=== GIVEN RECORDS ===
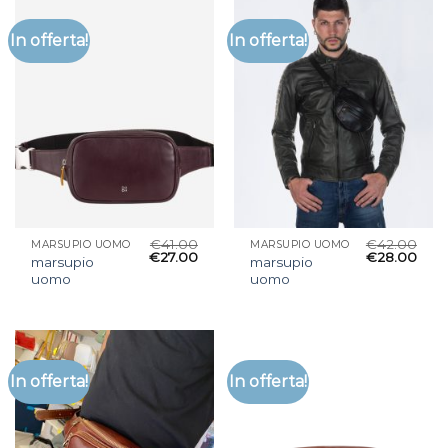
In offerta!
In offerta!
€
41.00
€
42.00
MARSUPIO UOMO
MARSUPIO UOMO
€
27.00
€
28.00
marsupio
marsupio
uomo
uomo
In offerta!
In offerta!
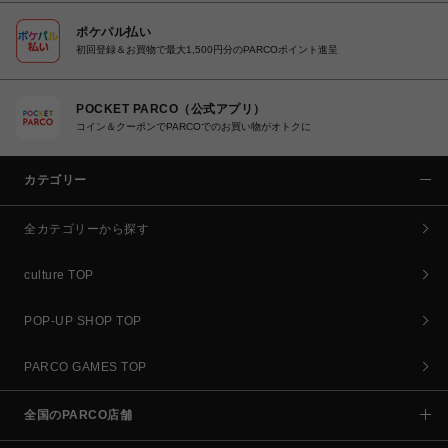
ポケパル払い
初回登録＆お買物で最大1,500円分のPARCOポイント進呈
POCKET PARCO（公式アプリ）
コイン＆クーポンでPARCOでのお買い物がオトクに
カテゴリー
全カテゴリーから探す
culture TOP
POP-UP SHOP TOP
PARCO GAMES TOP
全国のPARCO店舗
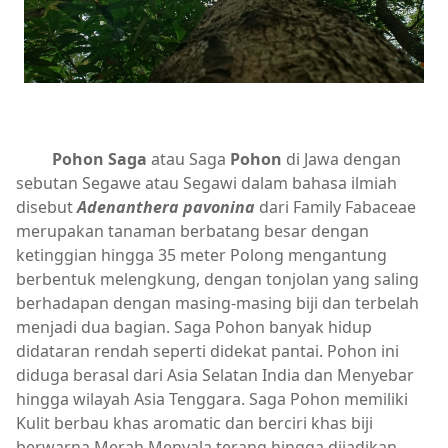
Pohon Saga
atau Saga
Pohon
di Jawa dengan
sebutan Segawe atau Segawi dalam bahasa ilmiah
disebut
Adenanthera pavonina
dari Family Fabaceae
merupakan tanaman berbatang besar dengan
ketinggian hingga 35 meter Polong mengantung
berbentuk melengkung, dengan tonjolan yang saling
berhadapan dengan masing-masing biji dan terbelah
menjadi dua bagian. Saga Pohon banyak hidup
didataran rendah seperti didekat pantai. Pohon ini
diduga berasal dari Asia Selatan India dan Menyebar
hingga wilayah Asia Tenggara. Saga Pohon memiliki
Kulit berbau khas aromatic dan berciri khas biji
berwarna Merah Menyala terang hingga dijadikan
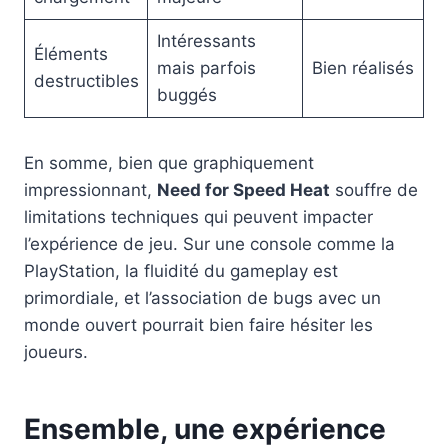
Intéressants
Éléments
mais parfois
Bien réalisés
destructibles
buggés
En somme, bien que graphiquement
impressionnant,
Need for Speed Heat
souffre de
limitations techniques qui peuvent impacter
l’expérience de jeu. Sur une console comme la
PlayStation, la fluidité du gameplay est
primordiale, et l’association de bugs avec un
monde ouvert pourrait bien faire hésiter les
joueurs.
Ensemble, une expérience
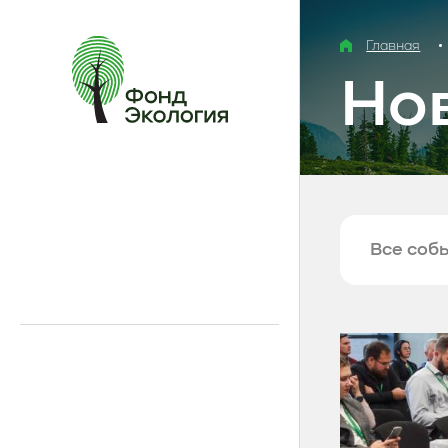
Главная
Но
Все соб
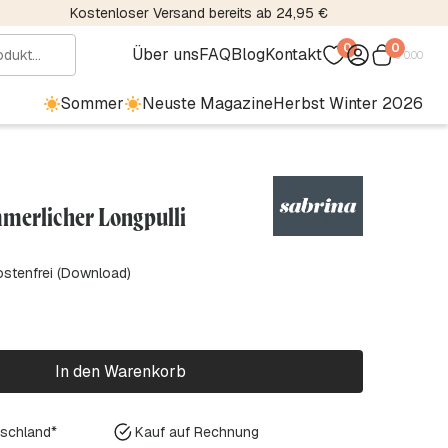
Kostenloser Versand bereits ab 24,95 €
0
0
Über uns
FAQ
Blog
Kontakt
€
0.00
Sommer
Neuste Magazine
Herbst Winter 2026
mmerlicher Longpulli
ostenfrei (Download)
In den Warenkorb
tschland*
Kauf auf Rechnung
===
TASK TO COMPLETE ▸ Print each entry above verbatim, pictures left out.

ANSWER TO THE PROBLEM ▸
In offerta!
In offerta!
€
41.00
€
42.00
MARSUPIO UOMO
MARSUPIO UOMO
€
27.00
€
28.00
marsupio
marsupio
uomo
uomo
In offerta!
In offerta!
ポケパル払い
初回登録＆お買物で最大1,500円分のPARCOポイント進呈
POCKET PARCO（公式アプリ）
コイン＆クーポンでPARCOでのお買い物がオトクに
カテゴリー
全カテゴリーから探す
culture TOP
POP-UP SHOP TOP
PARCO GAMES TOP
全国のPARCO店舗
Pohon Saga
atau Saga
Pohon
di Jawa dengan
sebutan Segawe atau Segawi dalam bahasa ilmiah
disebut
Adenanthera pavonina
dari Family Fabaceae
merupakan tanaman berbatang besar dengan
ketinggian hingga 35 meter Polong mengantung
berbentuk melengkung, dengan tonjolan yang saling
berhadapan dengan masing-masing biji dan terbelah
menjadi dua bagian. Saga Pohon banyak hidup
didataran rendah seperti didekat pantai. Pohon ini
diduga berasal dari Asia Selatan India dan Menyebar
hingga wilayah Asia Tenggara. Saga Pohon memiliki
Kulit berbau khas aromatic dan berciri khas biji
berwarna Merah Menyala terang hingga dijadikan
Intéressants
Éléments
mais parfois
Bien réalisés
destructibles
buggés
En somme, bien que graphiquement
impressionnant,
Need for Speed Heat
souffre de
limitations techniques qui peuvent impacter
l’expérience de jeu. Sur une console comme la
PlayStation, la fluidité du gameplay est
primordiale, et l’association de bugs avec un
monde ouvert pourrait bien faire hésiter les
joueurs.
Ensemble, une expérience
Главная
Но
Все соб
Kostenloser Versand bereits ab 24,95 €
0
0
Über uns
FAQ
Blog
Kontakt
€
0.00
Sommer
Neuste Magazine
Herbst Winter 2026
mmerlicher Longpulli
ostenfrei (Download)
In den Warenkorb
tschland*
Kauf auf Rechnung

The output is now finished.